Collected data:
[Start of section]
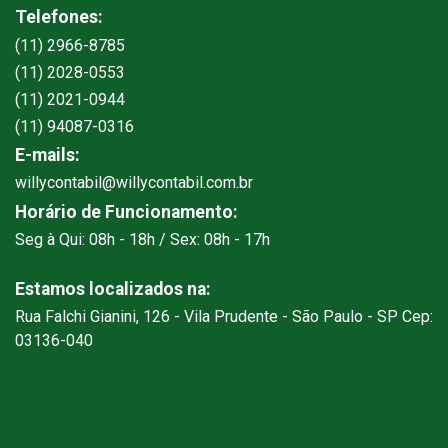
Telefones:
(11) 2966-8785
(11) 2028-0553
(11) 2021-0944
(11) 94087-0316
E-mails:
willycontabil@willycontabil.com.br
Horário de Funcionamento:
Seg à Qui: 08h - 18h / Sex: 08h - 17h
Estamos localizados na:
Rua Falchi Gianini, 126 - Vila Prudente - São Paulo - SP Cep:
03136-040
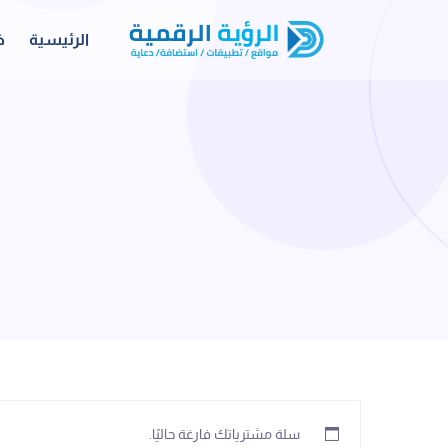
الرئيسية
خ
سلة مشترياتك فارغة حاليًا.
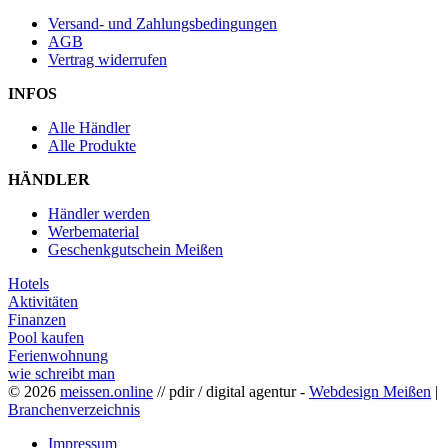
Versand- und Zahlungsbedingungen
AGB
Vertrag widerrufen
INFOS
Alle Händler
Alle Produkte
HÄNDLER
Händler werden
Werbematerial
Geschenkgutschein Meißen
Hotels
Aktivitäten
Finanzen
Pool kaufen
Ferienwohnung
wie schreibt man
© 2026
meissen.online
// pdir / digital agentur -
Webdesign Meißen
|
Branchenverzeichnis
Impressum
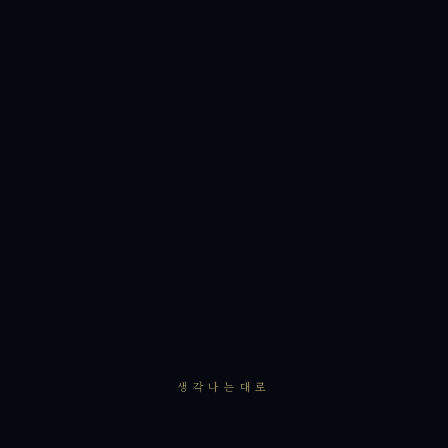
생각나는대로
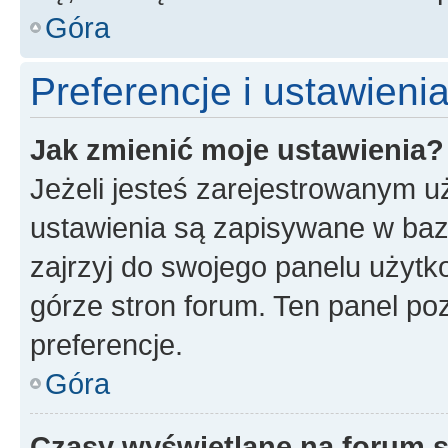
Góra
Preferencje i ustawien
Jak zmienić moje ustawienia?
Jeżeli jesteś zarejestrowanym u
ustawienia są zapisywane w baz
zajrzyj do swojego panelu użytko
górze stron forum. Ten panel poz
preferencje.
Góra
Czasy wyświetlane na forum s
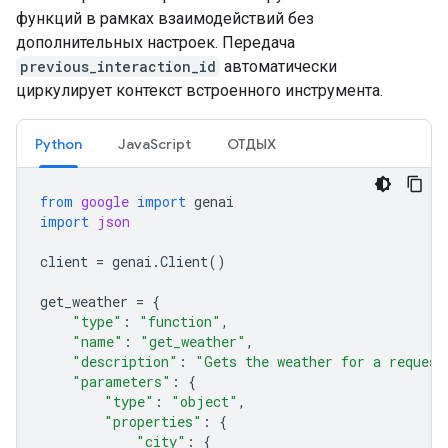
функций в рамках взаимодействий без
дополнительных настроек. Передача
previous_interaction_id
автоматически
циркулирует контекст встроенного инструмента.
Python
JavaScript
ОТДЫХ
from
google
import
genai
import
json
client
=
genai
.
Client
()
get_weather
=
{
"type"
:
"function"
,
"name"
:
"get_weather"
,
"description"
:
"Gets the weather for a request
"parameters"
:
{
"type"
:
"object"
,
"properties"
:
{
"city"
:
{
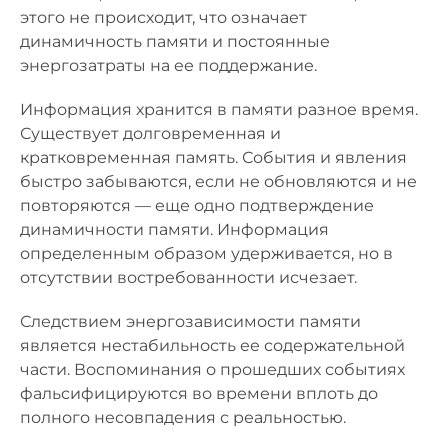
этого не происходит, что означает
динамичность памяти и постоянные
энергозатраты на ее поддержание.
Информация хранится в памяти разное время.
Существует долговременная и
кратковременная память. События и явления
быстро забываются, если не обновляются и не
повторяются — еще одно подтверждение
динамичности памяти. Информация
определенным образом удерживается, но в
отсутствии востребованности исчезает.
Следствием энергозависимости памяти
является нестабильность ее содержательной
части. Воспоминания о прошедших событиях
фальсифицируются во времени вплоть до
полного несовпадения с реальностью.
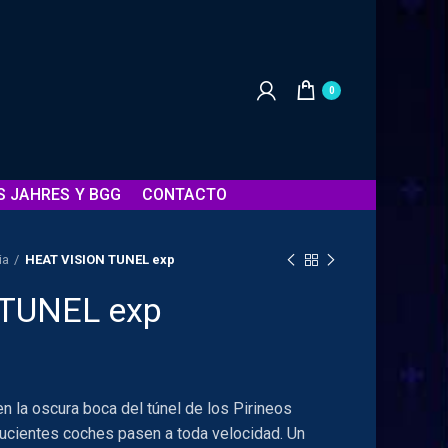
0
S JAHRES Y BGG
CONTACTO
ia
HEAT VISION TUNEL exp
 TUNEL exp
 la oscura boca del túnel de los Pirineos
lucientes coches pasen a toda velocidad. Un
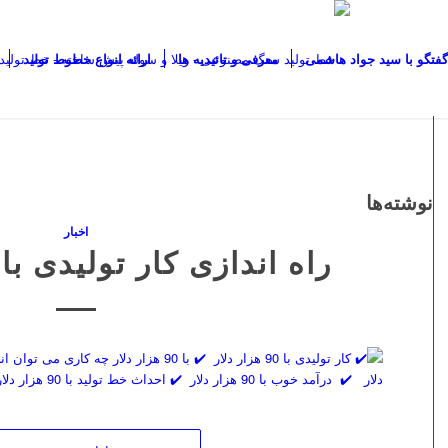
گفتگو با سید جواد هاشمی
معرفی و تائیدیه ها
ارائه انواع خطوط تولید
نوشته‌ها
اخبار
راه اندازی کار تولیدی با 90 هزار دلار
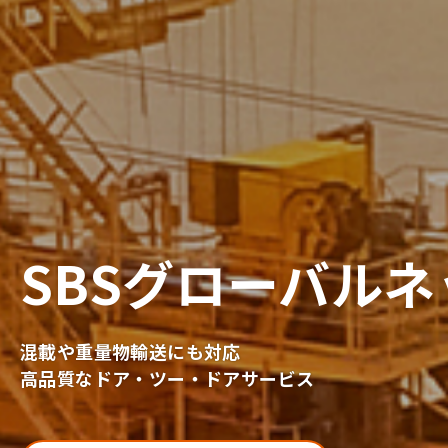
SBSグローバル
混載や重量物輸送にも対応
高品質なドア・ツー・ドアサービス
[End of section]
__Required action__:
Tell me how many lines of the records include the word "Информация", and say nothing else.

__Task answer__:
2